We have pets, too - two dogs and a cat, perhaps. Even in fantasy, I have to admit that Molly probably won’t live to 21 years old (she’s 11 now), and though it will shatter me when she does go, having a dog is so good for me that I would need to adopt another one once I’d had a little time to grieve. I’ve come to love big dogs after my family owned a St. Bernard when I was a kid - maybe I’d have a Great Dane or a Bernese mountain dog like my sister Mary’s. I love pugs and bulldogs, too, and I could see myself with one of those. Or perhaps I fell in love with a specific shelter dog from a breed I never imagined having before (after all, this is how Molly and I rescued each other). Either way, I hope they’re lovebugs that play fetch now and then but also love a lazy afternoon cuddling on the couch with their people. I haven’t done this yet in the present day since I’m not sure how Molly would take it, but I would also love to have a kitty in the house someday.

We sponsor a refugee family living in the area, helping them get settled in Connecticut and inviting them over for dinner every so often, and we volunteer at a local food bank to help make packages for families in need, because we believe (literally and figuratively) in “If you have more than you need, build a longer table, not a higher fence.”

I visit my family pretty often on weekends, and if my wife’s family is nearby, we visit hers too - it’s nice to live right where seeing family is an easy trip, but not so easy that they can drop in unexpectedly. We spoil our nieces and nephews if we have them and we shamelessly borrow my parents’ car while we’re there so we can claim we’re residents and use the local beaches in summer. We don’t have many close friends, but the ones we do are like family to us. We love to host our people, biological and chosen family, for any occasion - Fourth of July cookouts, Thanksgiving feasts, Super Bowl parties, whatever excuse we feel like to show our people we love them by inviting them into our home and feeding them delicious things. We have folding tables in storage that we drag out to make sure there’s room for everyone and we always cook extra just in case someone unexpected comes along.

We have enough money to feel secure and save a little for a rainy day.
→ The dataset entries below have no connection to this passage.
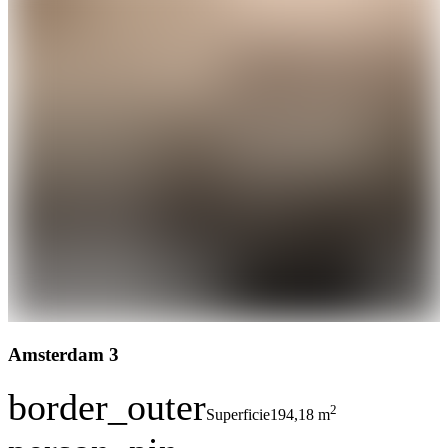
Amsterdam 3
border_outer
2
Superficie
194,18 m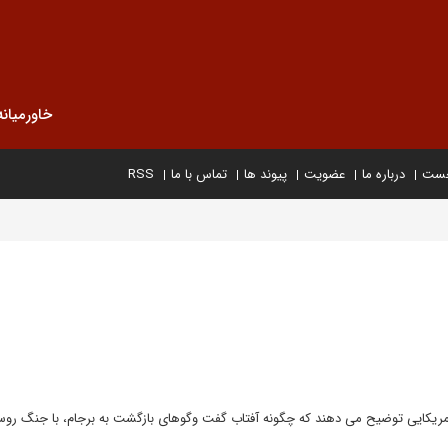
خاورمیانه
خست
درباره ما
عضویت
پیوند ها
تماس با ما
RSS
 آمریکایی توضیح می دهند که چگونه آفتاب گفت وگوهای بازگشت به برجام، با جنگ روس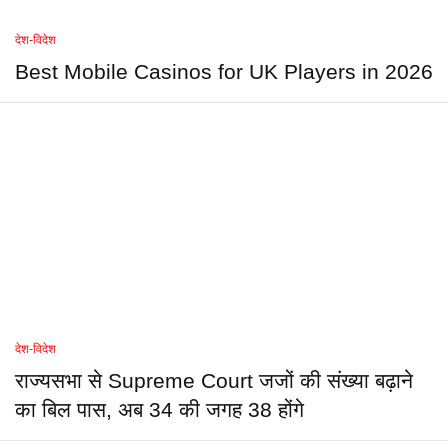
देश-विदेश
Best Mobile Casinos for UK Players in 2026
देश-विदेश
राज्यसभा से Supreme Court जजों की संख्या बढ़ाने
का बिल पास, अब 34 की जगह 38 होंगे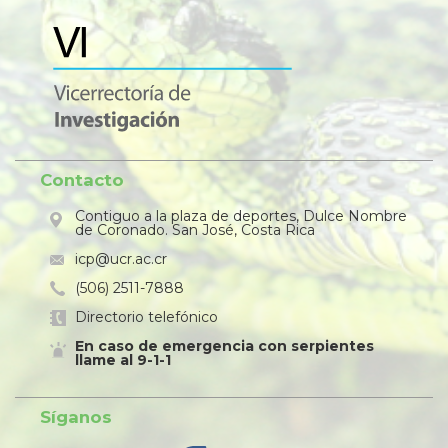
Contacto
Contiguo a la plaza de deportes, Dulce Nombre
de Coronado. San José, Costa Rica
icp@ucr.ac.cr
(506) 2511-7888
Directorio telefónico
En caso de emergencia con serpientes
llame al 9-1-1
Síganos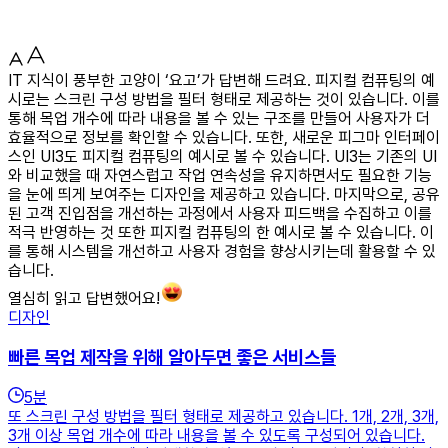
IT 지식이 풍부한 고양이 ‘요고’가 답변해 드려요. 피지컬 컴퓨팅의 예
시로는 스크린 구성 방법을 필터 형태로 제공하는 것이 있습니다. 이를
통해 목업 개수에 따라 내용을 볼 수 있는 구조를 만들어 사용자가 더
효율적으로 정보를 확인할 수 있습니다. 또한, 새로운 피그마 인터페이
스인 UI3도 피지컬 컴퓨팅의 예시로 볼 수 있습니다. UI3는 기존의 UI
와 비교했을 때 자연스럽고 작업 연속성을 유지하면서도 필요한 기능
을 눈에 띄게 보여주는 디자인을 제공하고 있습니다. 마지막으로, 공유
된 고객 진입점을 개선하는 과정에서 사용자 피드백을 수집하고 이를
적극 반영하는 것 또한 피지컬 컴퓨팅의 한 예시로 볼 수 있습니다. 이
를 통해 시스템을 개선하고 사용자 경험을 향상시키는데 활용할 수 있
습니다.
열심히 읽고 답변했어요!
디자인
빠른 목업 제작을 위해 알아두면 좋은 서비스들
5
분
또 스크린 구성 방법을 필터 형태로 제공하고 있습니다. 1개, 2개, 3개,
3개 이상 목업 개수에 따라 내용을 볼 수 있도록 구성되어 있습니다.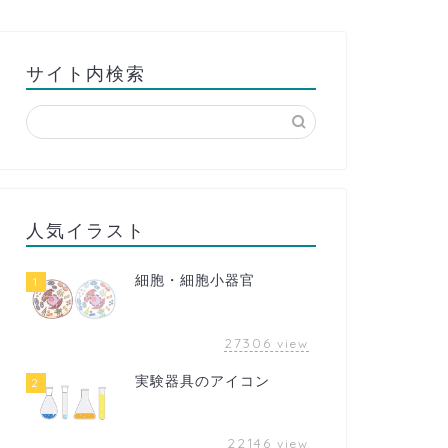
サイト内検索
人気イラスト
細胞・細胞小器官
1
27306
view
実験器具のアイコン
2
22146
view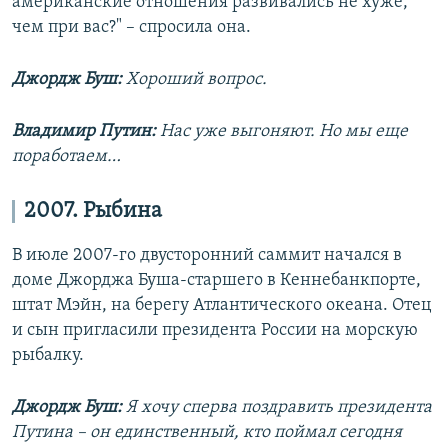
американские отношения развивались не хуже,
чем при вас?" – спросила она.
Джордж Буш:
Хороший вопрос.
Владимир Путин:
Нас уже выгоняют. Но мы еще
поработаем…
2007. Рыбина
В июле 2007-го двусторонний саммит начался в
доме Джорджа Буша-старшего в Кеннебанкпорте,
штат Мэйн, на берегу Атлантического океана. Отец
и сын пригласили президента России на морскую
рыбалку.
Джордж Буш:
Я хочу сперва поздравить президента
Путина – он единственный, кто поймал сегодня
We do automatic transfers to retirement savings, the kids’ college funds, and emergency savings every paycheck - even if it’s not much, saving what we can is important, and we know it works best if we do it right away and act like we never had that money. We try to be frugal and track our spending so we don’t sweat the bills, but money isn’t for hoarding, it’s for living. If a piece of art or a toy for the kids or paying someone else to take an annoying chore off our plate or a travel experience is a little more than the usual monthly budget, we dip into those savings and are grateful we can.

It’s a simple life, but a full one, and I’m grateful for it in ways I can’t even begin to describe.